**RECORDS TO PROCESS:**
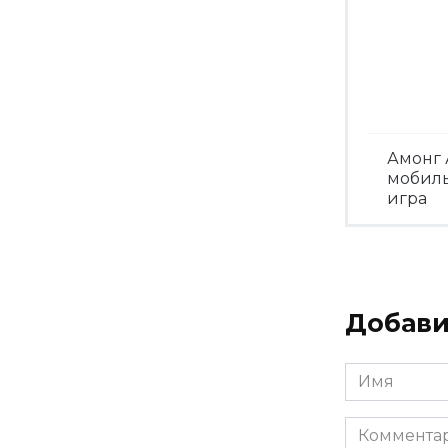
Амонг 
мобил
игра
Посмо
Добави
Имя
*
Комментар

...

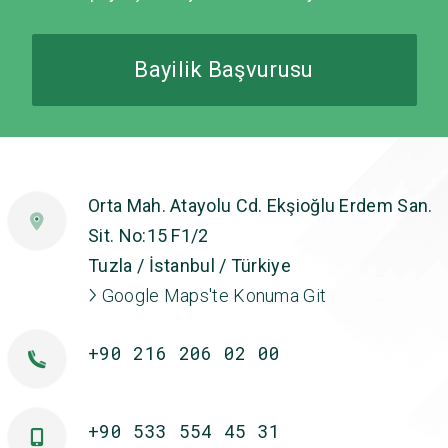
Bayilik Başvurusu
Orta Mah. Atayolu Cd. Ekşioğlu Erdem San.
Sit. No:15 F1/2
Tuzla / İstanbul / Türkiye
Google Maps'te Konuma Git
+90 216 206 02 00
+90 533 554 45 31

--

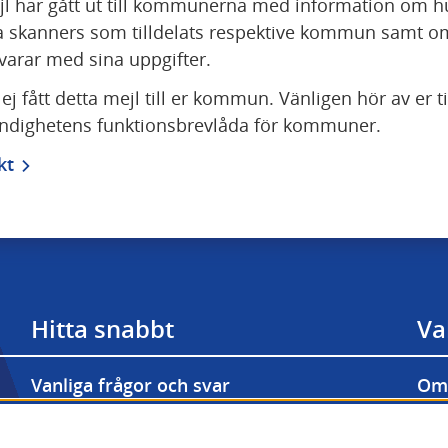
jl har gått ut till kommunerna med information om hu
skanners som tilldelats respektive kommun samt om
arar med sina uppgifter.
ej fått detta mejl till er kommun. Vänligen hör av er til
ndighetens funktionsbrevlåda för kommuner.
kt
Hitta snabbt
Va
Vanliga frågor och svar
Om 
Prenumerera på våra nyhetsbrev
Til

**WHAT NEEDS TO BE DONE:** Going down the listing above, begin printing at the line with "Google Maps'te Konuma Git" and finish with the line with "533 554 45 31", exactly as they appear.

**REPLY:**
Google Maps'te Konuma Git
+90 216 206 02 00
+90 533 554 45 31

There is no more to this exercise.